Hasil penelitian tersebut disampaikan di Forum Jurnalis terkait Temuan Sementara Penelitian KPPU atas Kelangkaan Masker di Pasaran pada 3 Maret 2020 oleh Anggota KPPU Guntur S Saragih dan Direktur Ekonomi KPPU M Zulfirmansyah.
“Dalam rentang waktu tersebut, KPPU melihat adanya kenaikan harga yang signifikan dari harga normal. KPPU melihat ada peningkatan demand yang tinggi di pasar yang tidak diiringi dengan peningkatan supply dari produsen. Di mana jumlah produksi antar produsen tidak sama,” ujar Zulfirmansyah.
KPPU katanya, telah melakukan konsolidasi data dengan Kementerian Kesehatan, Kementerian Perdagangan, dan Kementerian Perindustrian, di mana pembuktian memperlihatkan berkurangnya stok masker dan tingginya permintaan. Penelitian tersebut dilakukan di area Jabodetabek dan seluruh wilayah kerja kantor wilayah KPPU.
KPPU belum menemukan adanya pelaku usaha besar yang menjadi sumber kenaikan harga masker di pasaran.

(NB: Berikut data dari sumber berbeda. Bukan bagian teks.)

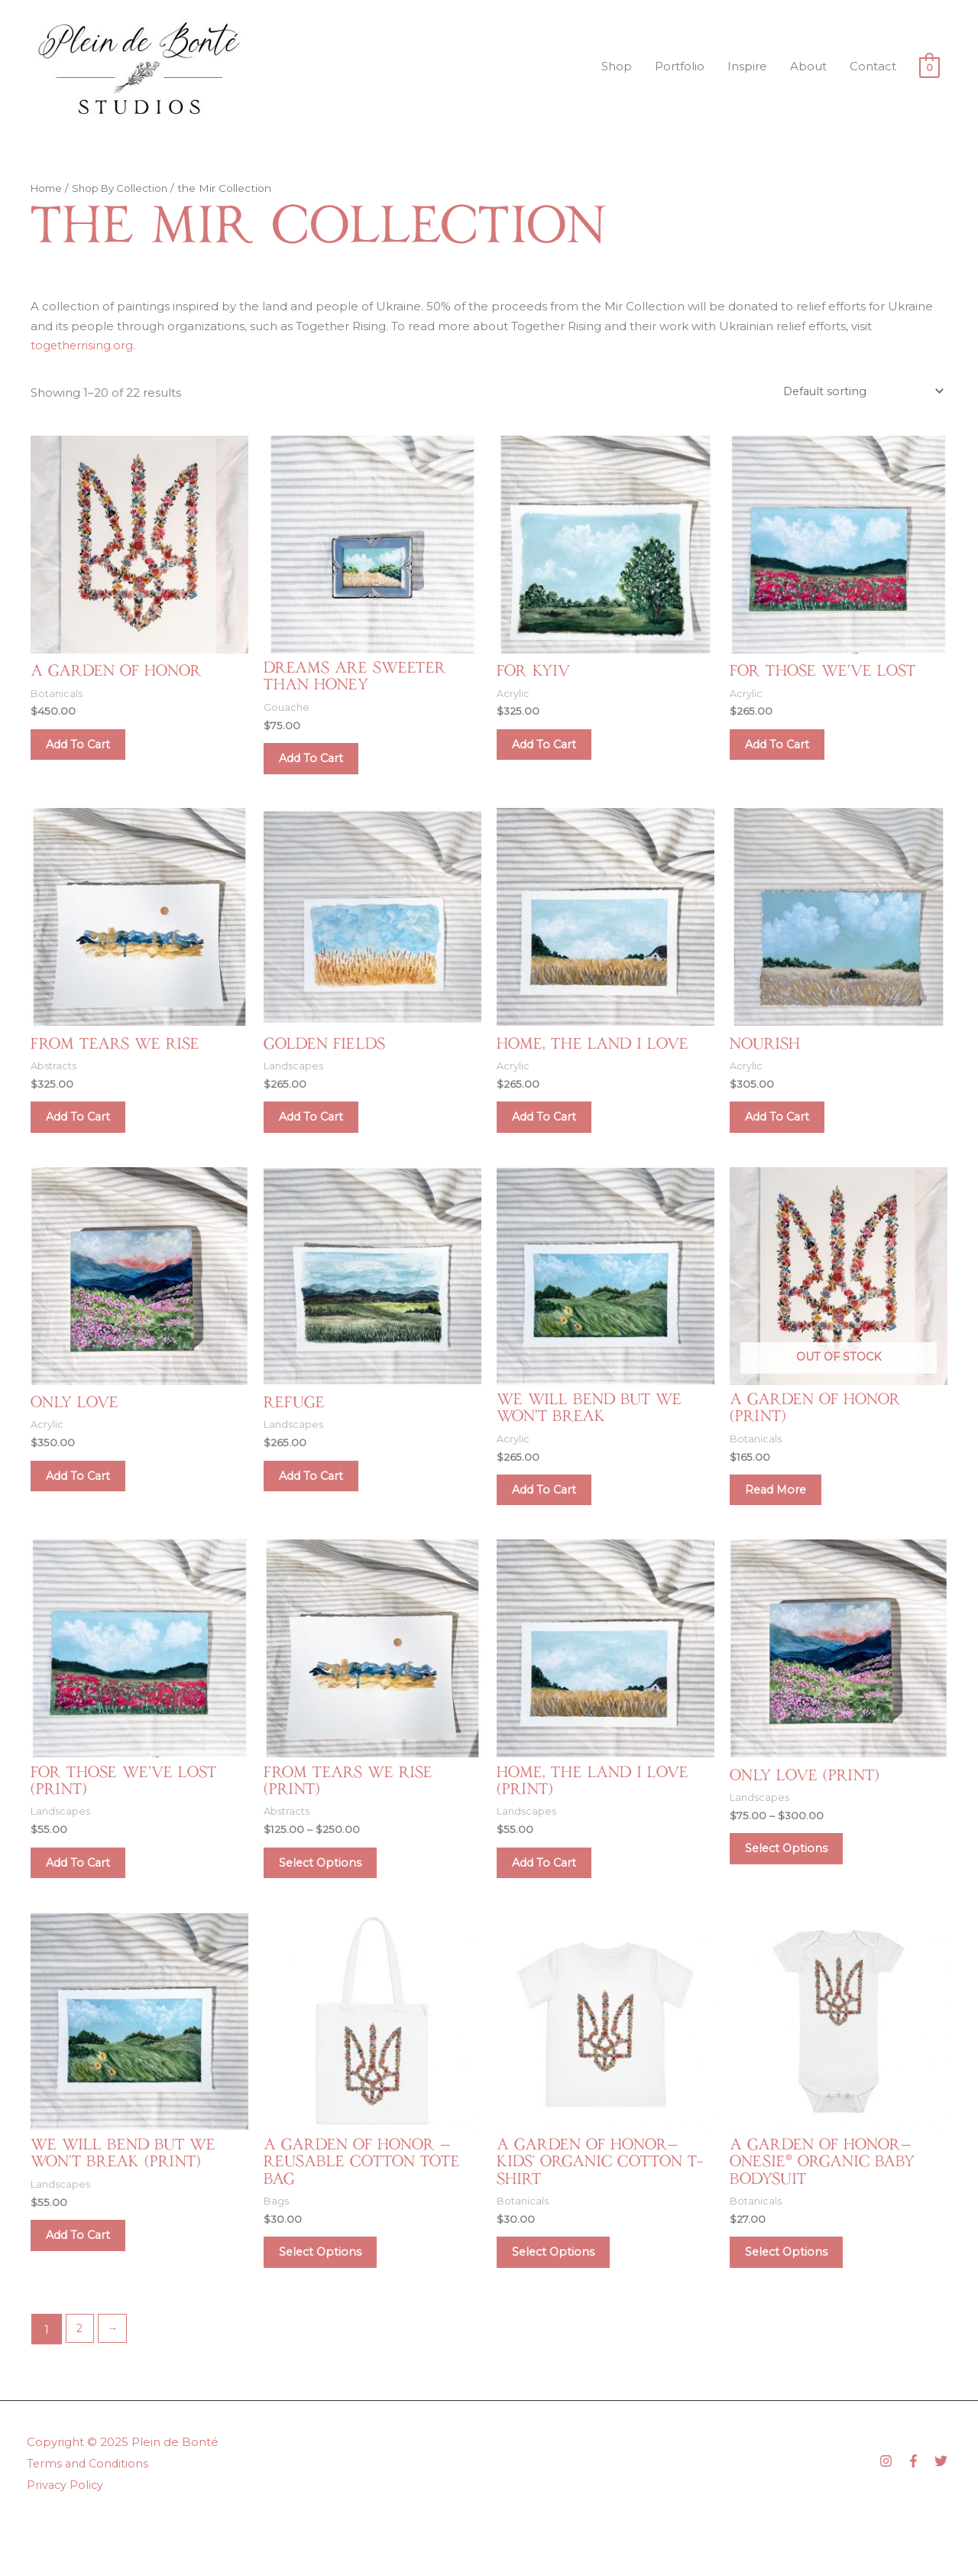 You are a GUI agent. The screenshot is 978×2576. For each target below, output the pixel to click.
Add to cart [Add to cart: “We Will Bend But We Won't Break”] (554, 1516)
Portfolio (679, 66)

Dari struktur, saat ini terdapat banyak pelaku usaha di pasar masker Indonesia. Tercatat ada 28 perusahaan produsen masker yang terdaftar melalui izin yang dikeluarkan oleh Kementerian Kesehatan, 55 perusahaan distributor masker, dan 22 perusahaan importir masker.

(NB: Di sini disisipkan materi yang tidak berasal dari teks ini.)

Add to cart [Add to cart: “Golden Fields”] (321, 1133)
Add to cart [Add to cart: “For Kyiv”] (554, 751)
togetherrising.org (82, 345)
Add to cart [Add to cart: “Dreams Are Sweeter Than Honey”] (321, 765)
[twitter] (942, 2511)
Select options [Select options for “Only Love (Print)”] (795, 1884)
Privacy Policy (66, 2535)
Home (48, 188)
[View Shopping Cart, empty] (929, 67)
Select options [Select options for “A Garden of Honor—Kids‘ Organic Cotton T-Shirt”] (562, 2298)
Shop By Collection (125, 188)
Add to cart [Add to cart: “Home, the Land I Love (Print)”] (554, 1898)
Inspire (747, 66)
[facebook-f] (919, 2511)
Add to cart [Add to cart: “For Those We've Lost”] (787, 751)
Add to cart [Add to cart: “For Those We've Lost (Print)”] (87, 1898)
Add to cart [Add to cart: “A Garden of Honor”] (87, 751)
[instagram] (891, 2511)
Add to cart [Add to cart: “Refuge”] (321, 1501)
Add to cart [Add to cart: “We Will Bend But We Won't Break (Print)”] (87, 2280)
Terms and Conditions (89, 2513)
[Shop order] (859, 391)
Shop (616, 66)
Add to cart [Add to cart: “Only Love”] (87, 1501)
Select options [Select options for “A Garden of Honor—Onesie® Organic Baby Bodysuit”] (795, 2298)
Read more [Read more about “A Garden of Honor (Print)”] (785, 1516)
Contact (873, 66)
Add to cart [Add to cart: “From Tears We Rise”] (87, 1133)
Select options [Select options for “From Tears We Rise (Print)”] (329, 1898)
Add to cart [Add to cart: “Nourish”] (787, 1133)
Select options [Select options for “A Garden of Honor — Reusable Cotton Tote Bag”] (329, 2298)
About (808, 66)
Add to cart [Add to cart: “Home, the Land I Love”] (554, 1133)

“Dari penelitian juga ditemukan bahwa belum ada pelaku usaha besar yang melanggar aturan dalam Undang-Undang Nomor 5 Tahun 1999 tentang Larangan Praktek Monopoli dan Persaingan Usaha Tidak Sehat di pasar,” terang Zulfirmansyah.
KPPU mengimbau masyarakat untuk tidak panik menghadapi pengumuman yang disampaikan Presiden Joko Widodo pada 2 Maret 2020 bahwa di Indonesia telah ditemukan suspek pasien yang terinfeksi COVID-19. Kepanikan ini membuat meningkatnya daya beli di pasaran dan meningkatkan kebutuhan secara mendadak, sehingga sangat rentan dimanfaatkan oleh pasar untuk menaikkan harga masker.
“KPPU berharap masyarakat dapat teredukasi dengan baik dan bertindak cerdas dalam bertransaksi. KPPU juga mengapresiasi pelaku usaha yang tidak melakukan peningkatan harga dan memanfaatkan situasi yang tengah terjadi saat ini,” ungkapnya.